Saturday, December 29, 2012

Kent State University (1G3), Kent, Ohio: KSU looks at airport’s future

 
The hangar at the Kent State University Airport is part of the facility that has been without a master plan for several years so a new plan is being developed for the facility in Stow.
 (Paul Tople/Akron Beacon Journal) 


KENT: Eight years ago, Kent State wanted to decommission its airport and move elsewhere. But the Federal Aviation Administration, which has final say about the property, said the airport was too important to move and that it didn’t want to waste the $3.9 million it had given KSU for improvements there. 

 Now, university officials are taking a fresh look at the 287-acre airport between state Route 59 and River Road in Stow in Summit County.

“We were stuck with a plan that we couldn’t act on,” airport operations coordinator Dave Paluga said. “Since the last plan, there has been a lot of economic changes.
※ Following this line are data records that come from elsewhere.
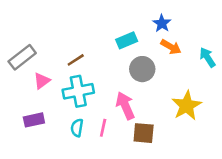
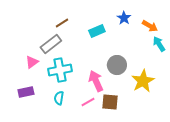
orange arrow: (171, 47) -> (150, 26), moved
gray rectangle: (22, 57) -> (51, 44), moved
brown line: (76, 60) -> (62, 23), moved
gray circle: (142, 69) -> (117, 65), moved
pink line: (103, 128) -> (88, 102), moved, turned 48

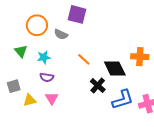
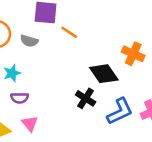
orange cross: (140, 57) -> (133, 54), turned 30
orange line: (84, 59) -> (69, 32), moved

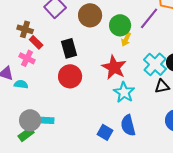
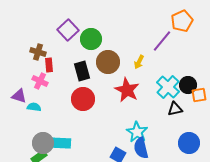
brown circle: (90, 15) -> (108, 62), moved
green circle: (120, 25) -> (91, 39), moved
red rectangle: (36, 42) -> (49, 65), turned 40
cyan star: (124, 92) -> (137, 132), moved
cyan rectangle: (47, 120) -> (60, 143), size x1.5

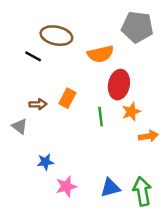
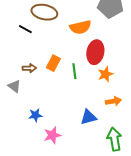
green line: (101, 116) -> (74, 71), moved
orange arrow: (148, 136) -> (113, 101), moved
blue triangle: (110, 188) -> (88, 117), moved

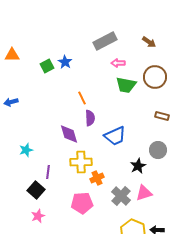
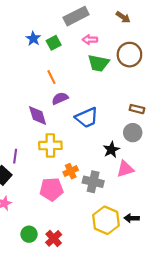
green square: (47, 66) -> (54, 43), moved
brown rectangle: (162, 116) -> (137, 109), moved
purple semicircle: (90, 118) -> (60, 98), turned -112
orange cross: (97, 178) -> (71, 171), moved
pink triangle: (144, 193) -> (125, 169), moved
gray cross: (121, 196) -> (93, 182), turned -30

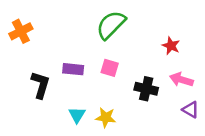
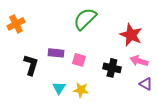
red star: (171, 46) -> (131, 35), size x1.6
pink square: (110, 68) -> (79, 60), moved

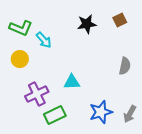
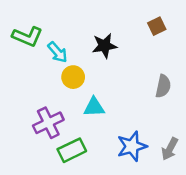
black star: (87, 24) -> (104, 46), moved
yellow circle: (20, 59) -> (73, 77), moved

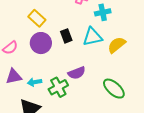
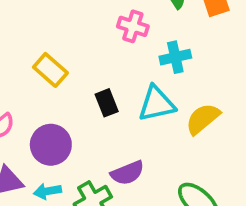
purple circle: (41, 43) -> (51, 145), moved

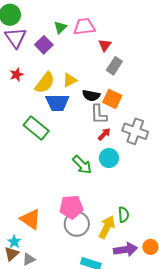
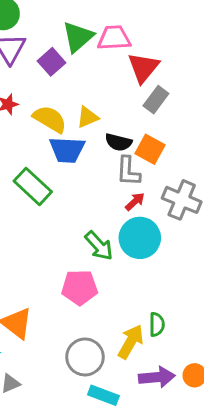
green triangle: (60, 27) -> (78, 37), size x1.6
red triangle: (105, 45) -> (143, 68), size x1.6
yellow semicircle: (45, 83) -> (50, 119), turned -100
cyan circle: (109, 158) -> (140, 238), size x1.4
pink pentagon: (71, 207) -> (80, 287), moved
gray circle: (77, 224) -> (85, 357), moved

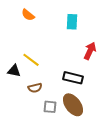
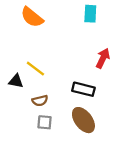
orange semicircle: (28, 15) -> (32, 17), size x1.5
cyan rectangle: (72, 22) -> (90, 14), moved
gray square: (50, 107) -> (45, 122), moved

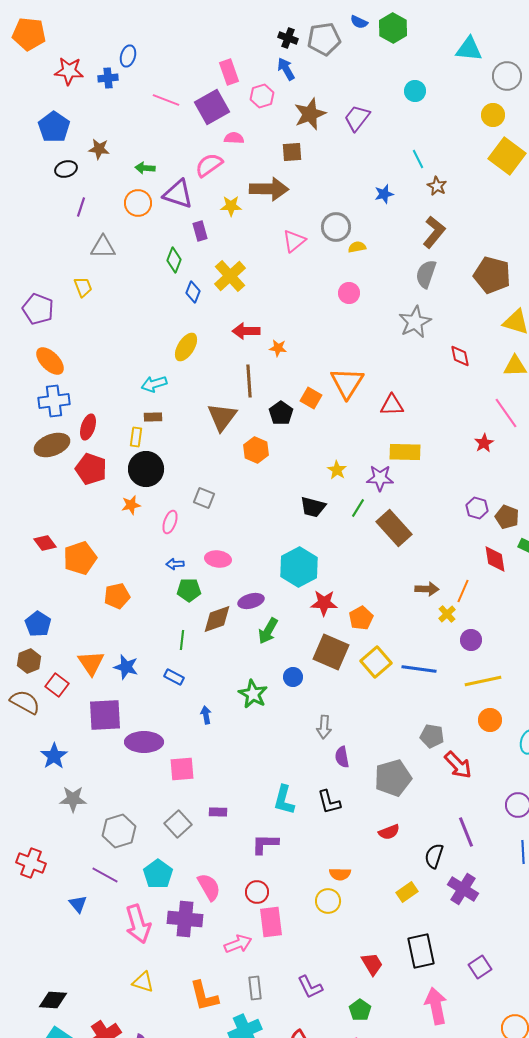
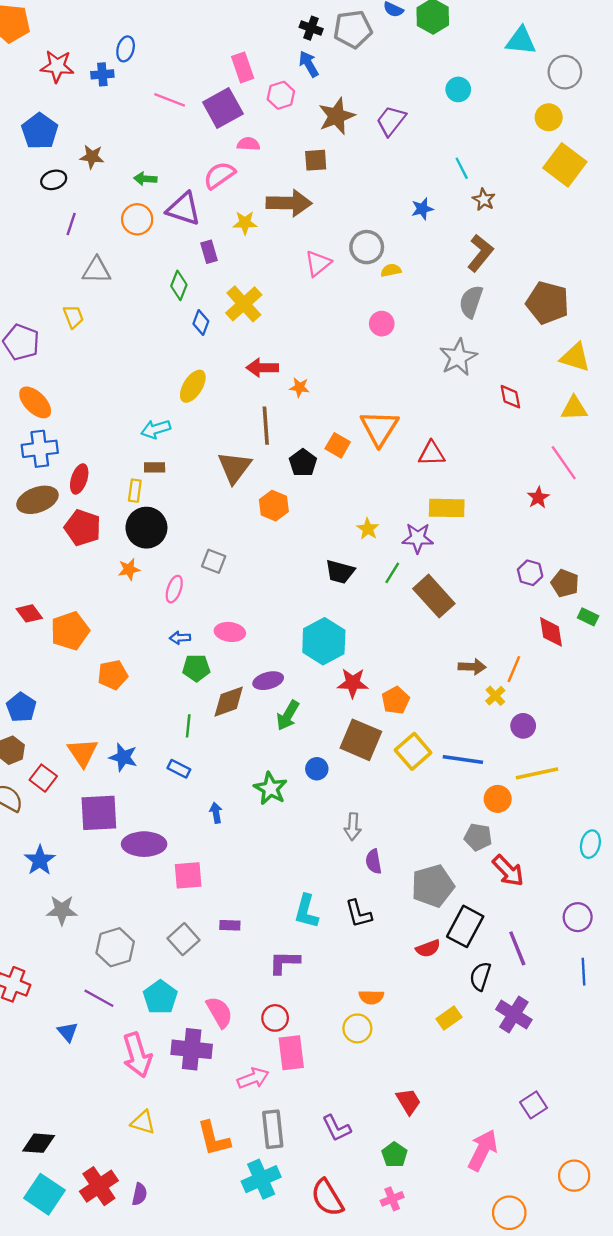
orange circle: (490, 720) -> (498, 799), moved
black rectangle: (421, 951) -> (465, 926), moved, turned 40
gray rectangle: (255, 988) -> (273, 1129), size x1.4
pink arrow: (436, 1006) -> (483, 1150), turned 39

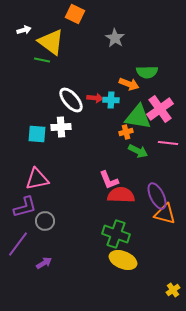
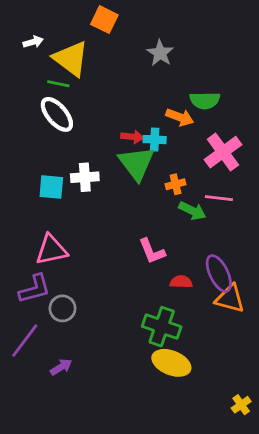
white ellipse: (71, 100) -> (57, 114), moved
green triangle: (138, 117) -> (136, 163), moved, turned 44
pink line: (168, 143) -> (219, 198), moved
red semicircle: (121, 195) -> (181, 282), moved, size x0.6

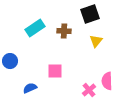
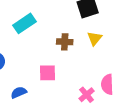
brown cross: (64, 31) -> (65, 42), moved

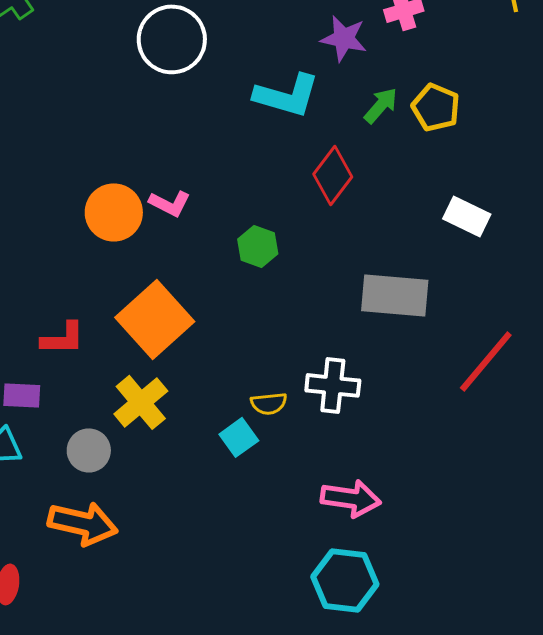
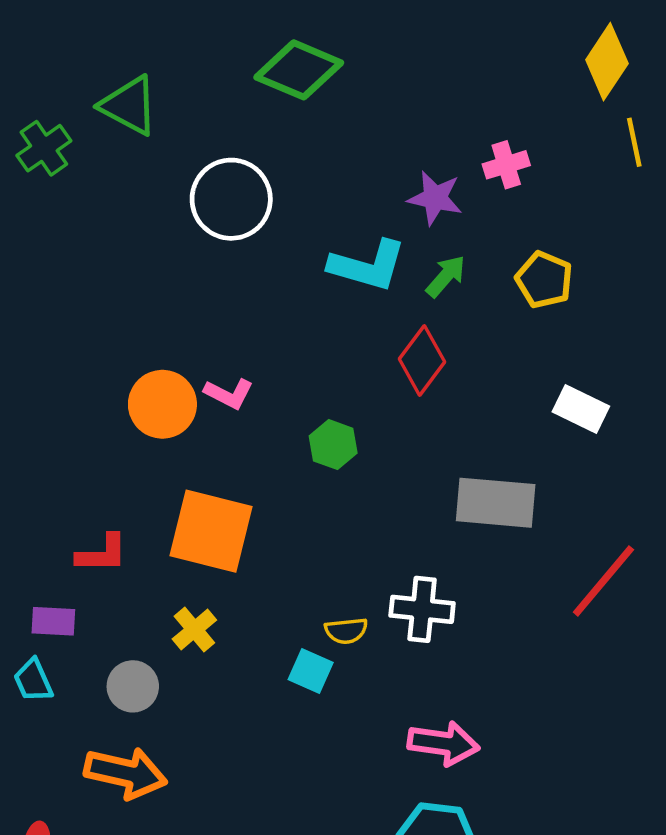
green arrow: (381, 105) -> (446, 276), moved
orange square: (155, 319) -> (211, 531), turned -34
yellow cross: (141, 402) -> (194, 630), size x0.7
cyan square: (239, 437) -> (311, 671), turned -30

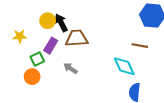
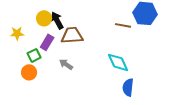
brown line: (140, 46) -> (123, 25), moved

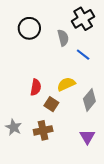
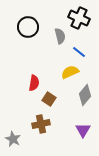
black cross: (83, 19) -> (79, 18), turned -35
yellow semicircle: (66, 84) -> (70, 72), moved
gray star: (14, 127) -> (13, 139), moved

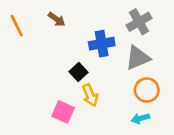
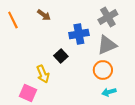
orange circle: (147, 90) -> (103, 70), moved
yellow arrow: (90, 95) -> (43, 74), moved
pink square: (63, 112) -> (28, 93), moved

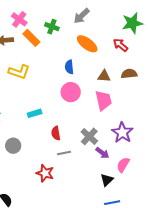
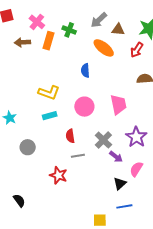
orange rectangle: (31, 38) -> (48, 41), turned 60
red arrow: (120, 45) -> (137, 50), turned -98
yellow L-shape: (19, 72) -> (49, 93), moved
brown triangle: (104, 76) -> (118, 30), moved
pink circle: (71, 92) -> (84, 107), moved

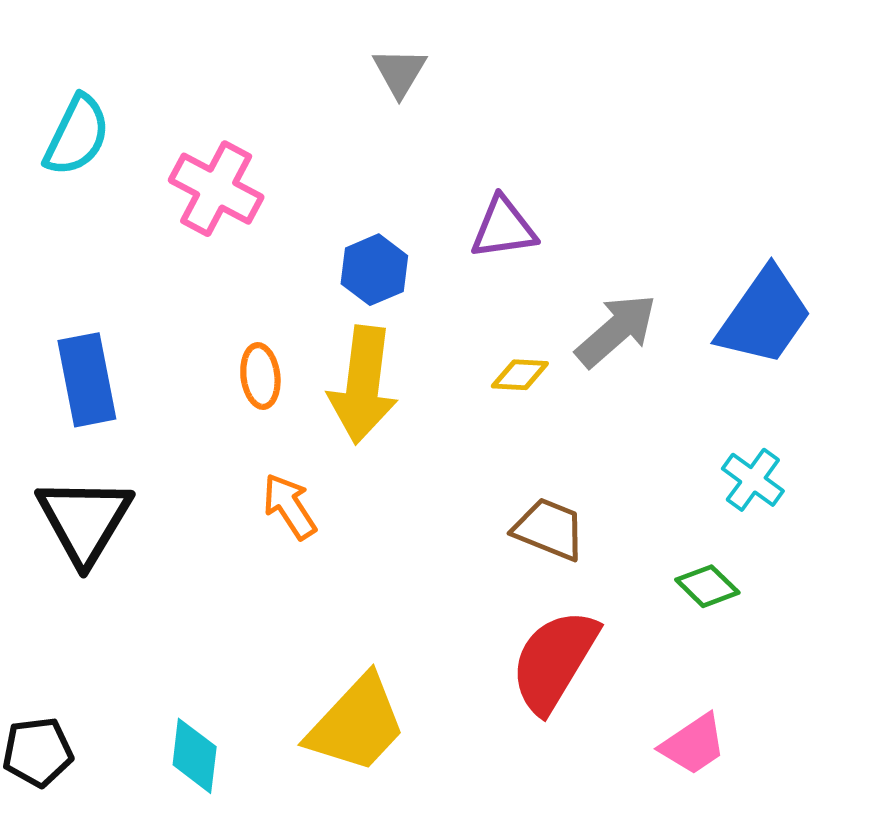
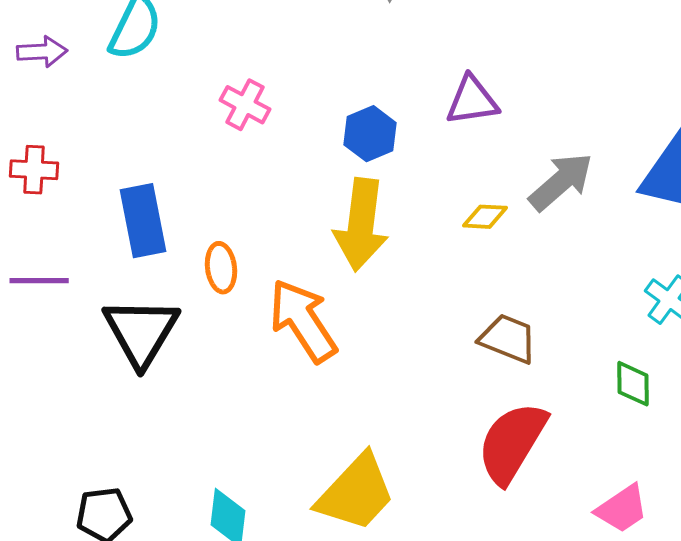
pink cross: (216, 189) -> (245, 105), moved, size x0.7
orange ellipse: (260, 376) -> (221, 268), moved
orange arrow: (290, 506) -> (303, 321), size x1.6
green diamond: (707, 586) -> (633, 384), turned 45

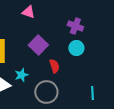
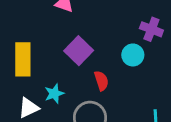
purple cross: (75, 26) -> (151, 29), moved

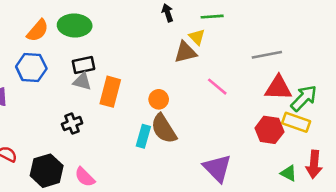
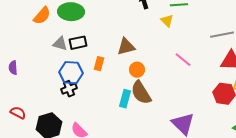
brown triangle: (185, 52) -> (126, 47), moved
blue hexagon: (31, 67) -> (71, 73), moved
gray triangle: (82, 82) -> (60, 44), moved
orange rectangle: (110, 92) -> (99, 64), size x0.6

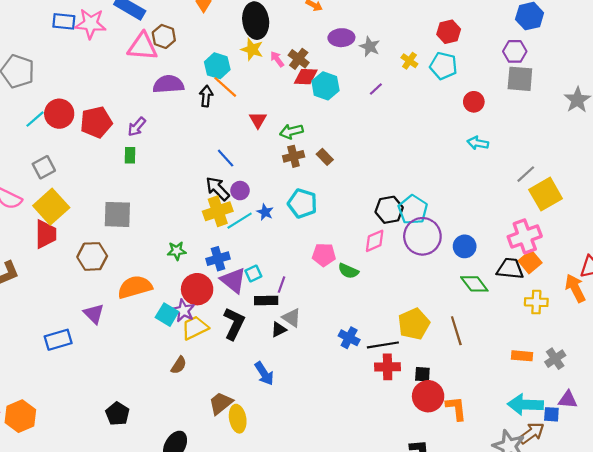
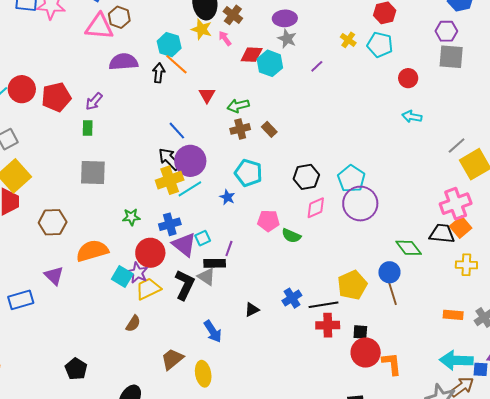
gray star: (370, 47) -> (287, 39), moved
brown cross: (299, 59) -> (233, 15), moved
purple circle: (240, 191) -> (190, 161), size x1.8
black hexagon: (389, 210) -> (306, 177), moved
blue star: (265, 212) -> (227, 197), moved
gray square: (117, 214) -> (93, 173), moved
blue circle: (465, 246) -> (389, 272), moved
gray triangle: (292, 318) -> (206, 277), moved
black triangle: (279, 330) -> (252, 310), moved
blue cross: (349, 338) -> (292, 298), turned 30
yellow ellipse: (238, 419) -> (203, 374), moved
We’ve been stuck in a status quo.”

The university has hired consultant C & S Cos., headquartered in Syracuse, N.Y., to conduct public meetings and develop a proposal for the KSU trustees and the FAA. Funding comes from a $600,000 FAA grant.

The main goal of the master plan will be to “determine what is needed to meet the current and future needs of the airport,” according to the university.

The master plan will include an airport layout plan, a schedule of priorities and funding sources for proposed improvements, KSU said.

The airport is both a training ground for KSU flight students and a Stow community resource — plus sometimes a bone of contention for nearby residents who believe the aircraft are too noisy or fly too low.

Complaints reached a crescendo about eight years ago when KSU considered expanding or moving the airport. But Stow city officials, then as now, want the airport to stay right where it is.

“If there are ongoing concerns, I want the city to be a part of developing any changes,” Stow Mayor Sarah Drew said this week. “The airport is an asset to Stow.”

The airport, formally called the Andrew W. Paton Field after KSU’s first flight instructor, was used as a landing field in World War I. KSU bought it in 1947.

One of 29 general service airports statewide, the facility serves twin- and single engine aircraft used for business, pleasure and training. A for-profit company, Commercial Aviation Corp., leases multiple hangars for aerial photography, flight training, charter flights and more.

Mostly, though, the airport is used by about 200 KSU students studying in what is the largest flight-training program in Ohio. The university has about 24 planes.

Expansion probably isn’t in the offing, airport operations coordinator Thomas Friend said.

“We may get a few more aircraft and get rid of a few, but we don’t have the facilities to expand,” he said.

John Trew, president of the Portage County Regional Airport, said he would welcome the relocation of the KSU airport to his Ravenna facility, one of the options discussed in the last master plan. But that isn’t to be, he said.

KSU officials “told us in the last two years that they’re going to do whatever they have to do at their own field,” he said.

What that will be isn’t clear now.

Gregg Floyd, senior vice president for finance and administration at KSU, said in a media release that the university is deferring any reinvestments at the airport until the master plan is completed in 18 months, but that some improvements are needed.

“The needs are becoming urgent,” he said.